The Covenant of Leadership

A friend, Ricardo Levy, recently taught me. He is a successful entrepreneur. Six months ago he had to make one of the most complex and difficult decisions of his life. He has since spent much time pondering the meaning of the difficult experience.
He called and talked through what happened. He shared a diagram of the process. He said he had to fearfully step into the unknown. He had to stay there until he knew what to do. Doing so was like entering crucible of transformation. Inside his lonely crucible, the anxiety was extreme. As he wrestled with his paradoxical tensions, a change took place. He knew what to do.

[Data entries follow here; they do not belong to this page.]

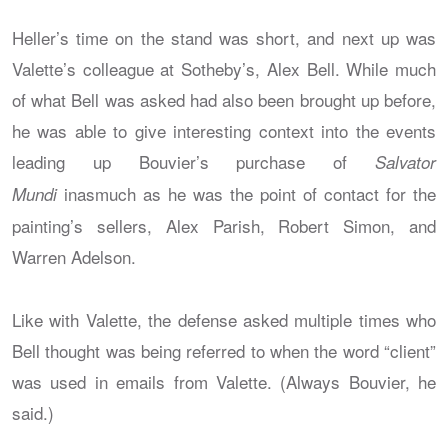
Heller’s time on the stand was short, and next up was
Valette’s colleague at Sotheby’s, Alex Bell. While much
of what Bell was asked had also been brought up before,
he was able to give interesting context into the events
leading up Bouvier’s purchase of
Salvator
inasmuch as he was the point of contact for the
Mundi
painting’s sellers, Alex Parish, Robert Simon, and
Warren Adelson.
Like with Valette, the defense asked multiple times who
Bell thought was being referred to when the word “client”
was used in emails from Valette. (Always Bouvier, he
said.)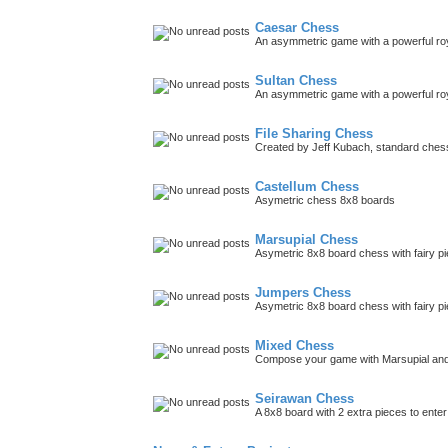
Caesar Chess
An asymmetric game with a powerful roy
Sultan Chess
An asymmetric game with a powerful roya
File Sharing Chess
Created by Jeff Kubach, standard che
Castellum Chess
Asymetric chess 8x8 boards
Marsupial Chess
Asymetric 8x8 board chess with fairy p
Jumpers Chess
Asymetric 8x8 board chess with fairy p
Mixed Chess
Compose your game with Marsupial and
Seirawan Chess
A 8x8 board with 2 extra pieces to ent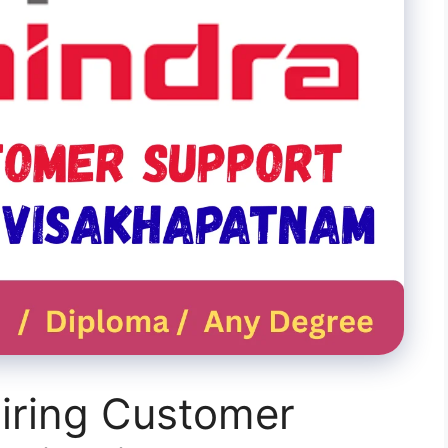
iring Customer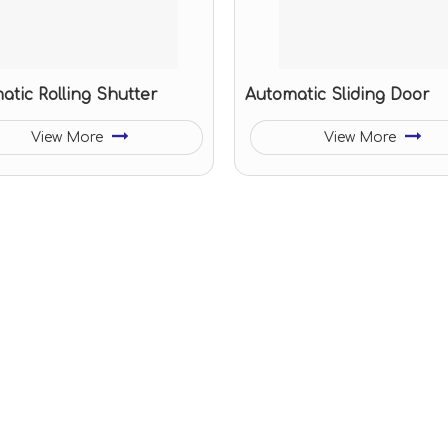
atic Rolling Shutter
Automatic Sliding Door
View More
View More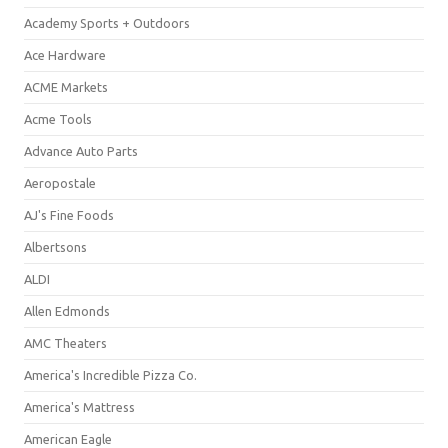
Academy Sports + Outdoors
Ace Hardware
ACME Markets
Acme Tools
Advance Auto Parts
Aeropostale
AJ's Fine Foods
Albertsons
ALDI
Allen Edmonds
AMC Theaters
America's Incredible Pizza Co.
America's Mattress
American Eagle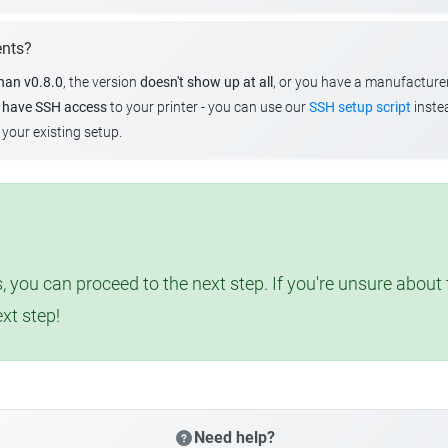
ents?
than v0.8.0
, the version
doesn't show up at all
, or you have a manufacture
u
have SSH access
to your printer - you can use our
SSH setup script
instea
your existing setup.
, you can proceed to the next step. If you're unsure abou
ext step!
Need help?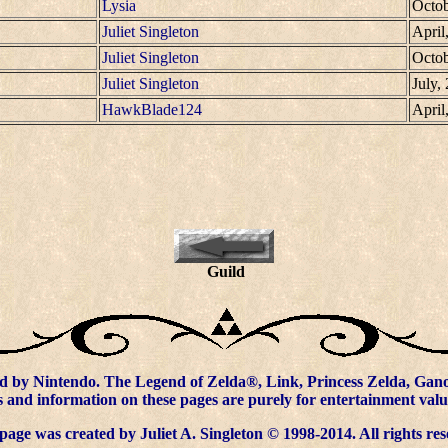
Lysia
Octob
Juliet Singleton
April
Juliet Singleton
Octob
Juliet Singleton
July,
HawkBlade124
April
Guild
d by Nintendo. The Legend of Zelda®, Link, Princess Zelda, Ganon
 and information on these pages are purely for entertainment valu
page was created by Juliet A. Singleton © 1998-2014. All rights res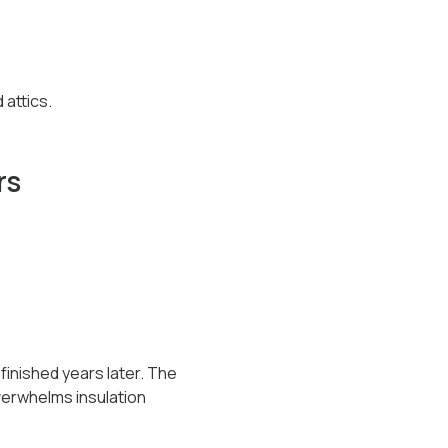
attics.
rs
 finished years later. The
verwhelms insulation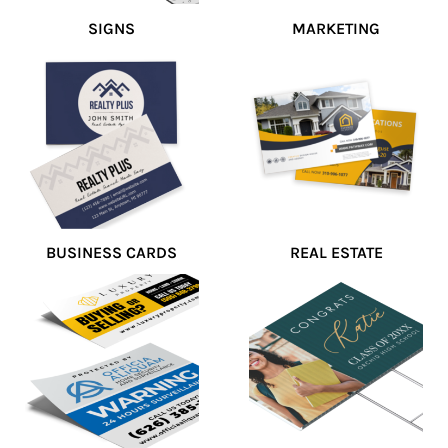
SIGNS
MARKETING
BUSINESS CARDS
REAL ESTATE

He said that the transformational moment brought understanding. Complexity reduced to simplicity. It was as if the crucible became a chalice, filled with life-giving refreshment.
In describing the transformative moment on the phone, this man of great analytic ability began to slow. He struggled to express all that seemed to transpire. He was, in real time, learning from his own observations.
He spoke of the transformational moment as leaving the analytic realm and entering the human realm and seeing the whole context. His fear turned to confidence, hope, and love.
He said that in that moment he also found a new voice, the voice of a leader. He could suddenly speak both logically and with genuine feeling.
He again slowed. I could tell he was doing sense making in real time. He mentioned the word covenant and paused again.
He said that when you find the leader within, you discover that you have a covenant. The people expect the leader to see the way. The leader must do his or her best to find the way. In uncertainty, this means entering the cauldron and suffering the process of deep learning. The commitment to learning is an act of carrying the people in love.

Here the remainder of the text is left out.